Delegates were treated to breakfast and a goody bag containing (some thought significantly) Advil and Aspirin. Tables were set with rubber bricks for stress relief -- many were thrown at the podium during the ice-breaking exercises by Eyal Baruch from the Department of Athletics.
The first speaker that morning was Kim Bachmann from the Conference Board of Canada. "Stress Issues: Work and Life Balance" covered a wide variety of national and McGill-specific trends relating to employee retention, stress and employee satisfaction.
She said companies across Canada are facing labour shortages, and universities in particular are going to need to replace 20,000 employees in the next decade. McGill, however, is doing rather well, with far fewer managerial and clerical employees nearing retirement age. But that can work against us, cautioned Bachmann.
"When other universities are having a lot of people retiring, they're going to start looking to McGill -- they're going to start poaching," she said.
Bachmann said that when it comes to retention, it is important to be aware that when people leave jobs it's often not because of money. More often it's because of their supervisors, overwork or job frustration. Being sensitive to employees' home lives goes a long way to ensuring staff remain happy and productive.
"Real benefits accrue to organizations that make a commitment and respond to these issues," she said.
Principal's last management address
Principal Bernard Shapiro, gamely sporting a pink lei, addressed the M-Forum for the last time before leaving the university after his eight and a half years here. He was his usual pithy self, talking about McGill's challenges ahead: academic, fiscal, administrative and community. Each is related to the other.
He said he hoped that for the future's sake, managers would insert themselves more consciously into university life. As complex as the school's processes are, you can find shortcuts to your goals: "Be as active as you can and think of advancing your own needs with the university."

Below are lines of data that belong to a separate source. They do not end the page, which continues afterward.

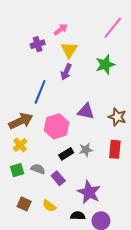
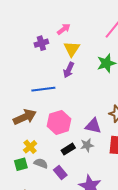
blue line: (40, 92) -> (43, 89), turned 60
purple triangle: (86, 111) -> (93, 126), moved
yellow cross: (20, 145) -> (30, 147), moved

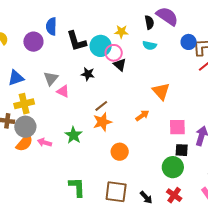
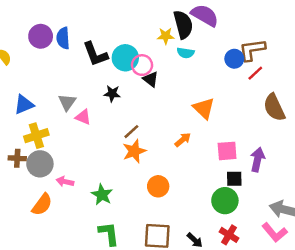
black semicircle: (149, 22) -> (183, 25), size x1.6
yellow star: (121, 32) -> (166, 36), moved
purple circle: (33, 42) -> (41, 36), moved
blue circle: (189, 42) -> (234, 59), moved
green star: (73, 135) -> (102, 195), moved
orange semicircle: (25, 143) -> (42, 204), moved

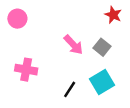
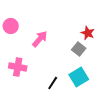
red star: (113, 15) -> (88, 33), moved
pink arrow: (73, 45) -> (40, 39), moved, turned -96

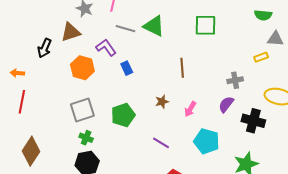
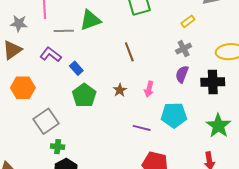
green triangle: (154, 26) -> (90, 20), turned -30
yellow rectangle: (261, 57) -> (188, 21), moved
orange hexagon: (82, 68) -> (23, 88), moved
green pentagon: (123, 115) -> (84, 95), moved
purple line: (161, 143) -> (142, 128), moved

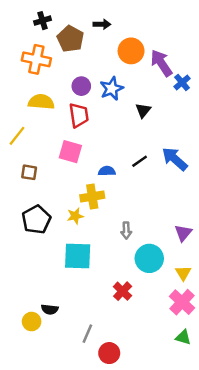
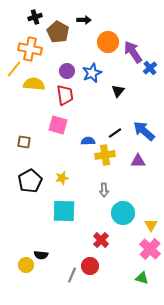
yellow line: (17, 136) -> (14, 69), moved
yellow cross: (92, 197) -> (105, 155), moved
purple triangle: (183, 233) -> (138, 161), moved, turned 49
green triangle: (183, 337) -> (142, 278), moved
red circle: (109, 353) -> (90, 266), moved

McGill is in the third year of a decade-long commitment to aggressively tackling academic renewal. "We need desperately to find replacements," he said of the aging faculty community. "It's very difficult -- demand far exceeds supply."
And of McGill's top-notch grant-winning research faculty, we have to consider "how to take professors at the far edges of their research to the undergraduate program, where they must make the material meaningful, incisive and intriguing to someone who doesn't know anything yet."

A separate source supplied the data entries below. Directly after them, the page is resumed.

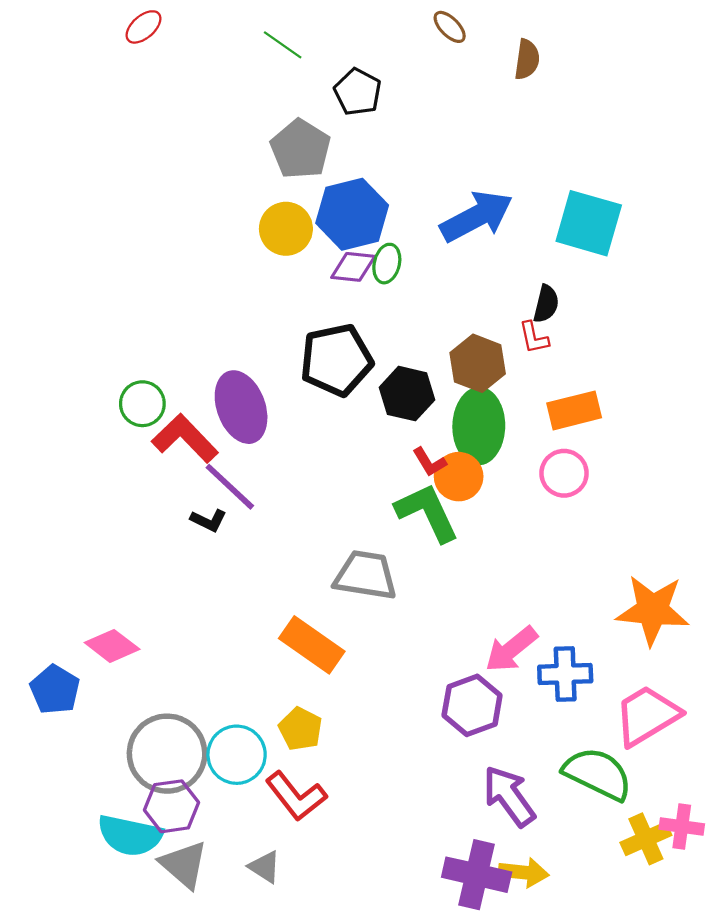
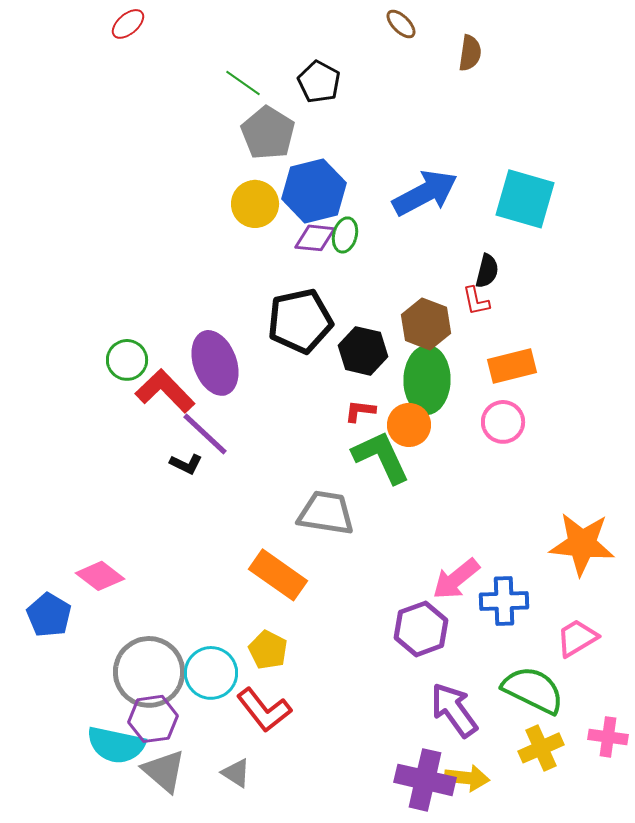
green line: (283, 45) -> (243, 83), moved
red L-shape: (429, 462) -> (360, 411), moved, turned 128
pink trapezoid: (647, 715) -> (577, 638), size x0.7
yellow cross: (646, 839) -> (541, 748), moved

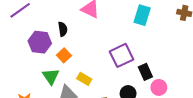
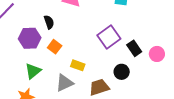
green triangle: (51, 76) -> (33, 71), moved, turned 36
pink circle: (159, 87) -> (157, 54), moved

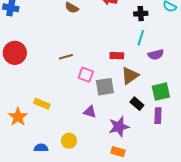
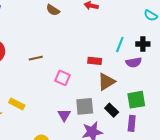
black cross: (141, 14) -> (143, 44), moved
brown line: (66, 57) -> (36, 58), moved
gray square: (105, 87) -> (85, 106), moved
purple triangle: (90, 112) -> (64, 115), turned 40

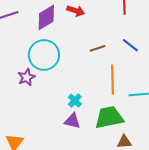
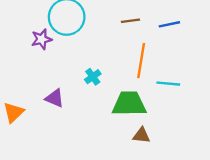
blue line: (130, 45) -> (169, 24), turned -60
purple triangle: (72, 121) -> (55, 98), moved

Rounding off the academic challenges, Shapiro said, "We have to find the areas of excellence. The days of truly comprehensive universities are over." For example, he adds, if we offer an MA in German, we can't cover every century.
The fiscal challenges McGill faces are staggering. "We need $80 million a year, every year, more than we have. I do not believe the government is willing to cover it." Shapiro adds that he seems to be the only one willing to say publicly that "tuition must rise and rise substantially.
"The nightmare for McGill is to slip into mediocrity."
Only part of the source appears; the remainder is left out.